Simply create a BucketConfig the same way you would for non-virtual data.

Restricted bucket authentication methods

Currently only anonymous access buckets are supported for use with virtual chunks in arraylake.

If you create an Arraylake repo containing virtual chunks referencing files in a bucket with any other type of authentication method (e.g. HMAC or delegated credentials), an error will be raised when you try to authorize access to the virtual chunk data. This is for security reasons.

Google Cloud support

Using virtual chunks with Icechunk in Google Cloud Storage requires a more recent version of Icechunk: >=v1.1.12.

Virtual Chunk Containers

Virtual Chunk Containers tell Icechunk how to access storage locations containing virtual chunk data. Icechunk needs to know the bucket prefixes containing the data, which will be of a form like "s3://my-bucket/someprefix/".

A user with write access to the Arraylake repo must set these prefixes, using the authorize_virtual_chunk_access keyword argument. This keyword argument can either be passed at repo creation time (i.e. to client.create_repo()) or later on to modify the repo via client.set_virtual_chunk_containers().

Restricted Virtual Chunk Container Prefixes

Icechunk supports some types of virtual chunk container prefixes which are forbidden in Arraylake. The forbidden prefixes are file://, memory://, and http://.

If you create an Arraylake repo with a virtual chunk container that uses a forbidden prefix, an error will be raised when you try to authorize access to the virtual chunk data. Again this is for security reasons.

Authorizing Virtual Chunk Containers

For security reasons, Icechunk requires you to explicitly authorize access to virtual chunks, by passing credentials explicitly. Arraylake currently also requires you to explicitly authorize access, by passing the authorize_virtual_chunk_access kwarg to client.create_repo/client.get_repo.

The difference is that while Icechunk's authorization requires you to generate and pass bucket credentials yourself, Arraylake's authorization only requires you to authorize access to a particular bucket config, and Arraylake handles the credentials for you.

Flux is not supported with virtual chunks

Flux is not currently supported for use with virtual chunks, because there is no way to pass the explicit authorization to Flux. We plan to relax this restriction soon, by removing the requirement to explicitly authorize access at repo read time.

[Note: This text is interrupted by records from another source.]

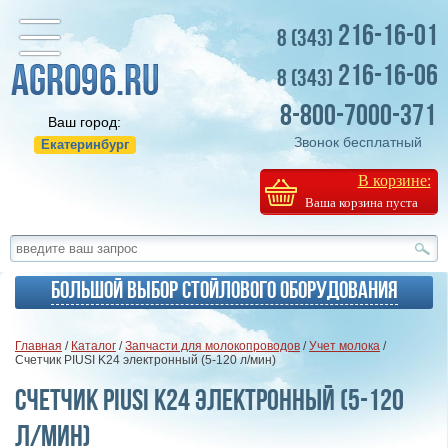
216-16-01
8 (343)
216-16-06
8 (343)
8-800-7000-371
Ваш город:
Звонок бесплатный
Екатеринбург
В корзине:
Ваша корзина пуста
Большой выбор стойлового оборудования
Главная
/
Каталог
/
Запчасти для молокопроводов
/
Учет молока
/
Счетчик PIUSI K24 электронный (5-120 л/мин)
Счетчик PIUSI K24 электронный (5-120
л/мин)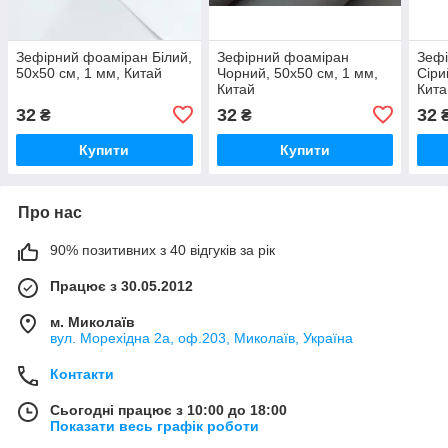
Зефірний фоаміран Білий,
Зефірний фоаміран
Зеф
50x50 см, 1 мм, Китай
Чорний, 50x50 см, 1 мм,
Сіри
Китай
Кита
32
32
32
₴
₴
Купити
Купити
Про нас
90% позитивних з 40 відгуків за рік
Працює з 30.05.2012
м. Миколаїв
вул. Морехідна 2а, оф.203, Миколаїв, Україна
Контакти
Сьогодні працює з 10:00 до 18:00
Показати весь графік роботи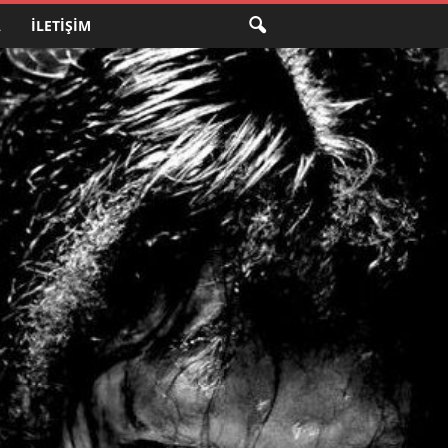
A
İLETIŞIM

To authorize reading virtual chunks from an Arraylake repo, two things need to happen:

  1. A user with write access to the Arraylake repo must specify the authorized virtual chunk prefixes up front. This can be done either at repo creation time (by passing authorize_virtual_chunk_access to client.create_repo()) or later on (by calling client.authorize_virtual_chunk_access()).
  2. The user wishing to read the virtual chunk data back must also authorize access, this time by passing the authorize_virtual_chunk_access kwarg to client.get_repo().

The authorize_virtual_chunk_access kwarg maps the virtual chunk container prefix expressing the location of the virtual chunk data (e.g. s3://my-bucket/legacy/) to the bucket config you set up for that storage location. For example authorize_virtual_chunk_access={"s3://my-bucket/legacy/": "netcdf-data"}, where "netcdf-data" is the nickname of a BucketConfig for a bucket containing some netCDF files, which are all inside the legacy/ bucket prefix.

Ingesting Virtual Data

Let's walk through an example of ingesting some data into Arraylake as virtual chunks. We will create a mirror of the NOAA GEFS Re-forecast data available on the AWS Open Data Registry.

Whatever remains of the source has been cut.